Material provided Start Marker
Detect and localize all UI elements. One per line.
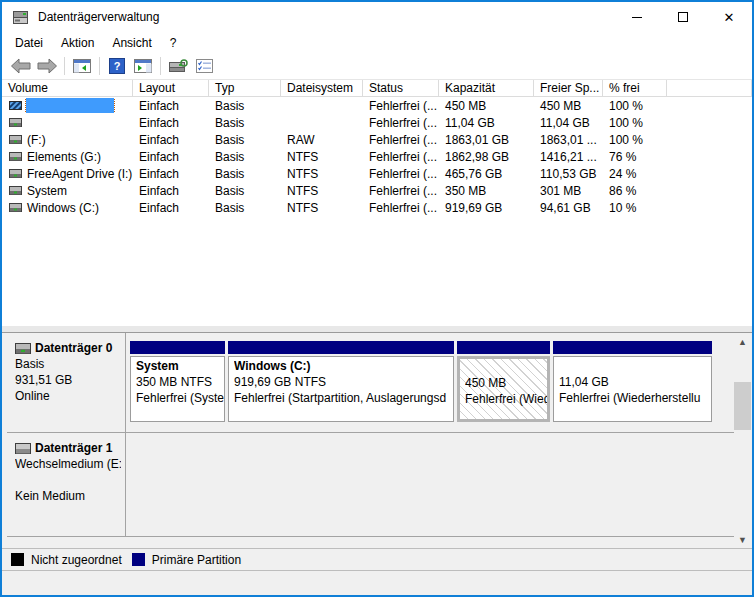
disk-1-row: Datenträger 1 Wechselmedium (E: Kein Med… [7,433,734,537]
action-pane-toggle-button[interactable] [130,55,156,77]
status-bar [2,571,752,595]
volume-row[interactable]: FreeAgent Drive (I:) Einfach Basis NTFS … [2,165,752,182]
toolbar-separator [99,57,100,75]
volume-list: Volume Layout Typ Dateisystem Status Kap… [2,80,752,325]
legend-bar: Nicht zugeordnet Primäre Partition [2,548,752,571]
column-header-kapazitaet[interactable]: Kapazität [439,80,534,97]
column-options-button[interactable] [191,55,217,77]
maximize-icon [678,12,688,22]
disk-0-type: Basis [15,356,121,372]
volume-icon-selected [9,101,22,110]
column-header-status[interactable]: Status [363,80,439,97]
disk-0-name: Datenträger 0 [35,340,112,356]
window-title: Datenträgerverwaltung [38,10,159,24]
console-tree-toggle-button[interactable] [69,55,95,77]
primary-partition-swatch [132,553,145,566]
disk-1-name: Datenträger 1 [35,440,112,456]
maximize-button[interactable] [660,2,706,32]
legend-primary-partition: Primäre Partition [132,553,241,567]
back-button[interactable] [8,55,34,77]
column-header-dateisystem[interactable]: Dateisystem [281,80,363,97]
toolbar-separator [64,57,65,75]
disk-0-partitions: System 350 MB NTFS Fehlerfrei (Syste Win… [126,333,712,432]
unallocated-label: Nicht zugeordnet [31,553,122,567]
disk-console-icon [168,58,188,74]
disk-0-row: Datenträger 0 Basis 931,51 GB Online Sys… [7,333,734,433]
help-icon: ? [109,58,125,74]
volume-drive-icon [9,186,22,195]
close-button[interactable]: ✕ [706,2,752,32]
disk-0-info[interactable]: Datenträger 0 Basis 931,51 GB Online [7,333,126,432]
primary-partition-band [130,341,225,354]
column-options-icon [196,58,213,74]
partition-recovery-11gb[interactable]: 11,04 GB Fehlerfrei (Wiederherstellu [553,341,712,432]
volume-row[interactable]: Windows (C:) Einfach Basis NTFS Fehlerfr… [2,199,752,216]
volume-drive-icon [9,135,22,144]
graphical-view-pane: Datenträger 0 Basis 931,51 GB Online Sys… [2,333,752,548]
volume-drive-icon [9,203,22,212]
volume-drive-icon [9,118,22,127]
partition-recovery-450mb-selected[interactable]: 450 MB Fehlerfrei (Wied [457,341,550,432]
disk-management-window: Datenträgerverwaltung ✕ Datei Aktion Ans… [0,0,754,597]
minimize-icon [632,17,642,18]
help-button[interactable]: ? [104,55,130,77]
volume-row[interactable]: Einfach Basis Fehlerfrei (... 11,04 GB 1… [2,114,752,131]
disk-1-empty-area[interactable] [126,433,734,536]
column-header-pct-frei[interactable]: % frei [603,80,667,97]
disk-icon [15,343,31,354]
volume-list-header: Volume Layout Typ Dateisystem Status Kap… [2,80,752,97]
primary-partition-label: Primäre Partition [152,553,241,567]
primary-partition-band [228,341,454,354]
menu-datei[interactable]: Datei [6,34,52,52]
close-icon: ✕ [724,11,735,24]
pane-splitter[interactable] [2,325,752,333]
primary-partition-band [553,341,712,354]
toolbar: ? [2,53,752,80]
unallocated-swatch [11,553,24,566]
vertical-scrollbar[interactable]: ▲ ▼ [734,333,751,548]
title-bar: Datenträgerverwaltung ✕ [2,2,752,32]
disk-1-info[interactable]: Datenträger 1 Wechselmedium (E: Kein Med… [7,433,126,536]
disk-1-status: Kein Medium [15,488,121,504]
disk-0-size: 931,51 GB [15,372,121,388]
forward-button[interactable] [34,55,60,77]
menu-ansicht[interactable]: Ansicht [103,34,160,52]
back-arrow-icon [10,58,32,74]
disk-1-type: Wechselmedium (E: [15,456,121,472]
toolbar-separator [160,57,161,75]
volume-drive-icon [9,152,22,161]
volume-row[interactable]: (F:) Einfach Basis RAW Fehlerfrei (... 1… [2,131,752,148]
svg-text:?: ? [114,60,121,72]
volume-drive-icon [9,169,22,178]
primary-partition-band [457,341,550,354]
menu-bar: Datei Aktion Ansicht ? [2,32,752,53]
column-header-typ[interactable]: Typ [209,80,281,97]
minimize-button[interactable] [614,2,660,32]
volume-row[interactable]: System Einfach Basis NTFS Fehlerfrei (..… [2,182,752,199]
column-header-filler [667,80,752,97]
menu-hilfe[interactable]: ? [161,34,186,52]
volume-row[interactable]: Elements (G:) Einfach Basis NTFS Fehlerf… [2,148,752,165]
volume-row[interactable]: Einfach Basis Fehlerfrei (... 450 MB 450… [2,97,752,114]
action-pane-icon [134,58,152,74]
menu-aktion[interactable]: Aktion [52,34,103,52]
disk-console-button[interactable] [165,55,191,77]
disk-0-status: Online [15,388,121,404]
scrollbar-thumb[interactable] [734,382,751,430]
scroll-down-icon[interactable]: ▼ [734,531,751,548]
partition-system[interactable]: System 350 MB NTFS Fehlerfrei (Syste [130,341,225,432]
console-tree-icon [73,58,91,74]
column-header-volume[interactable]: Volume [2,80,133,97]
scroll-up-icon[interactable]: ▲ [734,333,751,350]
forward-arrow-icon [36,58,58,74]
disk-icon [15,443,31,454]
column-header-freier-sp[interactable]: Freier Sp... [534,80,603,97]
selected-volume-highlight [26,98,114,113]
column-header-layout[interactable]: Layout [133,80,209,97]
app-disk-icon [12,9,30,25]
legend-unallocated: Nicht zugeordnet [11,553,122,567]
partition-windows-c[interactable]: Windows (C:) 919,69 GB NTFS Fehlerfrei (… [228,341,454,432]
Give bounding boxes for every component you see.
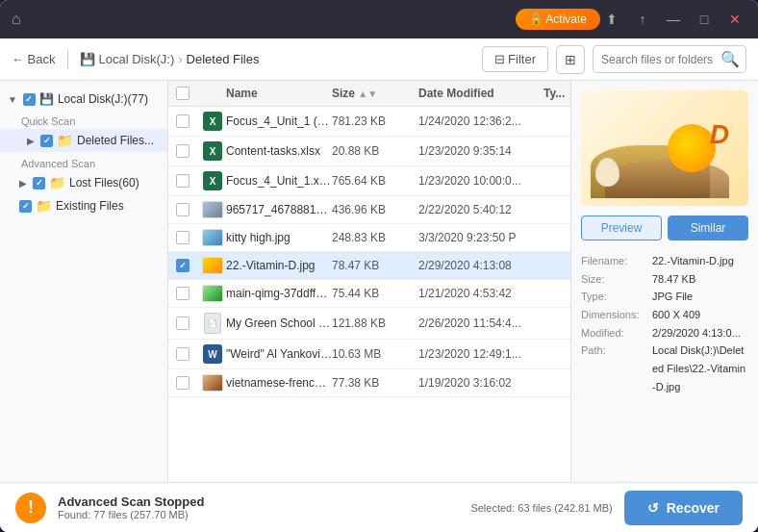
Material provided End Marker
*Task*
Wherever a picture appears in the data, please drop it and retype the rest exactly.

*Problem solution*
Detect and localize all UI elements. One per line.
disk-1-row: Datenträger 1 Wechselmedium (E: Kein Med… [7,433,734,537]
action-pane-toggle-button[interactable] [130,55,156,77]
status-bar [2,571,752,595]
volume-row[interactable]: FreeAgent Drive (I:) Einfach Basis NTFS … [2,165,752,182]
toolbar-separator [99,57,100,75]
volume-list: Volume Layout Typ Dateisystem Status Kap… [2,80,752,325]
legend-bar: Nicht zugeordnet Primäre Partition [2,548,752,571]
column-header-kapazitaet[interactable]: Kapazität [439,80,534,97]
column-options-button[interactable] [191,55,217,77]
maximize-icon [678,12,688,22]
disk-0-type: Basis [15,356,121,372]
volume-icon-selected [9,101,22,110]
column-header-status[interactable]: Status [363,80,439,97]
disk-0-name: Datenträger 0 [35,340,112,356]
window-title: Datenträgerverwaltung [38,10,159,24]
console-tree-toggle-button[interactable] [69,55,95,77]
primary-partition-swatch [132,553,145,566]
disk-1-name: Datenträger 1 [35,440,112,456]
maximize-button[interactable] [660,2,706,32]
legend-primary-partition: Primäre Partition [132,553,241,567]
back-button[interactable] [8,55,34,77]
column-header-dateisystem[interactable]: Dateisystem [281,80,363,97]
toolbar-separator [64,57,65,75]
disk-0-partitions: System 350 MB NTFS Fehlerfrei (Syste Win… [126,333,712,432]
unallocated-label: Nicht zugeordnet [31,553,122,567]
disk-console-icon [168,58,188,74]
disk-0-row: Datenträger 0 Basis 931,51 GB Online Sys… [7,333,734,433]
help-icon: ? [109,58,125,74]
volume-drive-icon [9,186,22,195]
close-button[interactable]: ✕ [706,2,752,32]
disk-0-info[interactable]: Datenträger 0 Basis 931,51 GB Online [7,333,126,432]
primary-partition-band [130,341,225,354]
column-options-icon [196,58,213,74]
partition-recovery-11gb[interactable]: 11,04 GB Fehlerfrei (Wiederherstellu [553,341,712,432]
volume-row[interactable]: Windows (C:) Einfach Basis NTFS Fehlerfr… [2,199,752,216]
volume-drive-icon [9,135,22,144]
graphical-view-pane: Datenträger 0 Basis 931,51 GB Online Sys… [2,333,752,548]
volume-drive-icon [9,203,22,212]
volume-drive-icon [9,118,22,127]
partition-recovery-450mb-selected[interactable]: 450 MB Fehlerfrei (Wied [457,341,550,432]
disk-management-window: Datenträgerverwaltung ✕ Datei Aktion Ans… [0,0,754,597]
minimize-icon [632,17,642,18]
help-button[interactable]: ? [104,55,130,77]
volume-row[interactable]: Einfach Basis Fehlerfrei (... 11,04 GB 1… [2,114,752,131]
disk-1-empty-area[interactable] [126,433,734,536]
column-header-pct-frei[interactable]: % frei [603,80,667,97]
disk-icon [15,343,31,354]
volume-list-header: Volume Layout Typ Dateisystem Status Kap… [2,80,752,97]
primary-partition-label: Primäre Partition [152,553,241,567]
primary-partition-band [228,341,454,354]
menu-datei[interactable]: Datei [6,34,52,52]
close-icon: ✕ [724,11,735,24]
pane-splitter[interactable] [2,325,752,333]
primary-partition-band [553,341,712,354]
toolbar: ? [2,53,752,80]
unallocated-swatch [11,553,24,566]
vertical-scrollbar[interactable]: ▲ ▼ [734,333,751,548]
title-bar: Datenträgerverwaltung ✕ [2,2,752,32]
disk-1-info[interactable]: Datenträger 1 Wechselmedium (E: Kein Med… [7,433,126,536]
disk-1-status: Kein Medium [15,488,121,504]
disk-0-size: 931,51 GB [15,372,121,388]
forward-button[interactable] [34,55,60,77]
menu-ansicht[interactable]: Ansicht [103,34,160,52]
back-arrow-icon [10,58,32,74]
disk-1-type: Wechselmedium (E: [15,456,121,472]
toolbar-separator [160,57,161,75]
volume-drive-icon [9,152,22,161]
volume-row[interactable]: (F:) Einfach Basis RAW Fehlerfrei (... 1… [2,131,752,148]
svg-text:?: ? [114,60,121,72]
volume-drive-icon [9,169,22,178]
primary-partition-band [457,341,550,354]
menu-bar: Datei Aktion Ansicht ? [2,32,752,53]
column-header-typ[interactable]: Typ [209,80,281,97]
minimize-button[interactable] [614,2,660,32]
volume-row[interactable]: System Einfach Basis NTFS Fehlerfrei (..… [2,182,752,199]
column-header-filler [667,80,752,97]
menu-hilfe[interactable]: ? [161,34,186,52]
volume-row[interactable]: Elements (G:) Einfach Basis NTFS Fehlerf… [2,148,752,165]
volume-row[interactable]: Einfach Basis Fehlerfrei (... 450 MB 450… [2,97,752,114]
action-pane-icon [134,58,152,74]
menu-aktion[interactable]: Aktion [52,34,103,52]
disk-console-button[interactable] [165,55,191,77]
disk-0-status: Online [15,388,121,404]
scrollbar-thumb[interactable] [734,382,751,430]
scroll-down-icon[interactable]: ▼ [734,531,751,548]
partition-system[interactable]: System 350 MB NTFS Fehlerfrei (Syste [130,341,225,432]
console-tree-icon [73,58,91,74]
column-header-volume[interactable]: Volume [2,80,133,97]
scroll-up-icon[interactable]: ▲ [734,333,751,350]
forward-arrow-icon [36,58,58,74]
disk-icon [15,443,31,454]
column-header-freier-sp[interactable]: Freier Sp... [534,80,603,97]
selected-volume-highlight [26,98,114,113]
column-header-layout[interactable]: Layout [133,80,209,97]
app-disk-icon [12,9,30,25]
legend-unallocated: Nicht zugeordnet [11,553,122,567]
partition-windows-c[interactable]: Windows (C:) 919,69 GB NTFS Fehlerfrei (… [228,341,454,432]
Give bounding boxes for every component you see.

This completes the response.